CARNEGIE SCHOOL OF ECONOMIC BEHAVIOR:
Set of ideas about the internal workings of firms developed by Herbert Simon, his colleagues, and those who were at one time or another at Carnegie-Mellon University) who were influenced by his ideas. A major concern of many of these writers is is organization theory and the analysis of a variety of intra-organizational problems. (Cohen, Cyert, March etc.)

COMPOSITE QUASI-RENT
(A.Marshall, 1890/1936, pp.453-4 and 626) = A quasi rent is the excess above the return necessary to maintain a resource's current service flow, which can be the means to recover sunk costs. Composite quasi- rent is that portion of the quasi- rent of resources that depends on continued association with some other specific, currently associated resources. Thus composite quasi rent is the amount those other currently associated resources could attempt to expropriate by refusing to pay or serve, that is by 'holdup'. (JEL March 1988, p.67)

CONTINGENCY THEORY
(of organizational structure and behavior) regards the design of an effective organization as necessarily having to be adapted to cope with the 'contingencies' which derive from the circumstances of environment, technology, scale, resources and other factors." (Child/Ranson et al.)

Cross-leveling of Knowledge
"Organizational knowledge creation is a never-ending process that upgrades itself continuously."... Any "new concept which has been created, justified, and modeled, moves on to a new cycle of knowledge creation at a different ontological level. This interaction and spiral process... takes place both intra-organizationally and interorganizationally." (Nonaka & Takeuchi, The Knowledge-Creating Company, p.88)

Decision Support Systems (DSS)
"A computer based system that helps the decision maker utilize data and models to solve unstructured problems." (Sprague & Carlson, 1982; quoted after Grimshaw, p.97)

DISEMBODIED TECHNOLOGICAL CHANGE:
"alters the production function without requiring gross investment to carry it into place" (Thomas, 1975)

Economies of Flexibility:
The advantages accruing to a producer with many plants of different sizes in allocating increases or decreases in operations to that plant whose size is such as to handle the total output change of the producer most efficiently. (Nemmers)

ECONOMIES OF MASSED RESOURCES (E.A.G.Robinson)
Those scale economies "which flow from the fact that (the firm) is large, employing numbers of workers, with a large management, buying materials ... on a large scale, raising capital on a large scale, and often able to use and keep busy large units of moderately versatile equipment on a variety of comparatively similar jobs." (as different from "standardization economies")

ECONOMIES OF SCOPE:
Definition would depend on definition of "scope"; often used in the context of product mix or the extent of vertical integration.

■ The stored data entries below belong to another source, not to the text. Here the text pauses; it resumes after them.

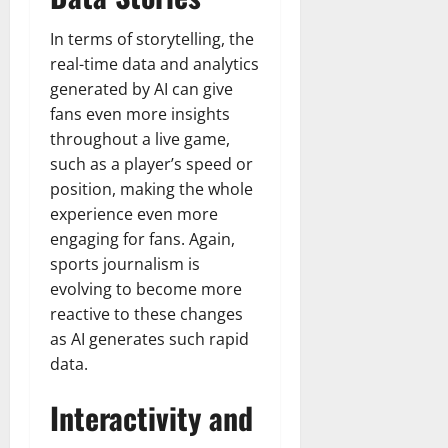
In terms of storytelling, the
real-time data and analytics
generated by AI can give
fans even more insights
throughout a live game,
such as a player’s speed or
position, making the whole
experience even more
engaging for fans. Again,
sports journalism is
evolving to become more
reactive to these changes
as AI generates such rapid
data.
Interactivity and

Unit costs decrease as variety and flexibility in production increase. (Quinn, Intelligent Enterprise, p.25)

Edge Cities:
cities at the outskirts of large urban centers
ENTREPRENEUR
(Schumpeter, The Theory of Economic Development, pp.74ff. 1934/ Galaxy 1961,):

EXPORT PLATFORM:
used to describe the role of a host country as a production location designed to serve international markets, possibly including the home market of the parent firm. (see Dicken, Global Shift, pp.154 & 204)

EXTERNAL ECONOMIES
(Marshall/Stigler, 1951): "Economies outside the reach of the firm and dependent upon the size of the industry, the region, the economy, or even the whole economic world."

FLEXIBLE SPECIALIZATION:
(Piore and Sabel, 1984, p.17) Company- level strategy of "permanent innovation", "accommodation to ceaseless change" (rather than to control it). "This strategy is based on flexible -- multi-use -- equipment, skilled workers, and the creation through politics, of an industrial community that restricts the forms of competition to those favoring innovation."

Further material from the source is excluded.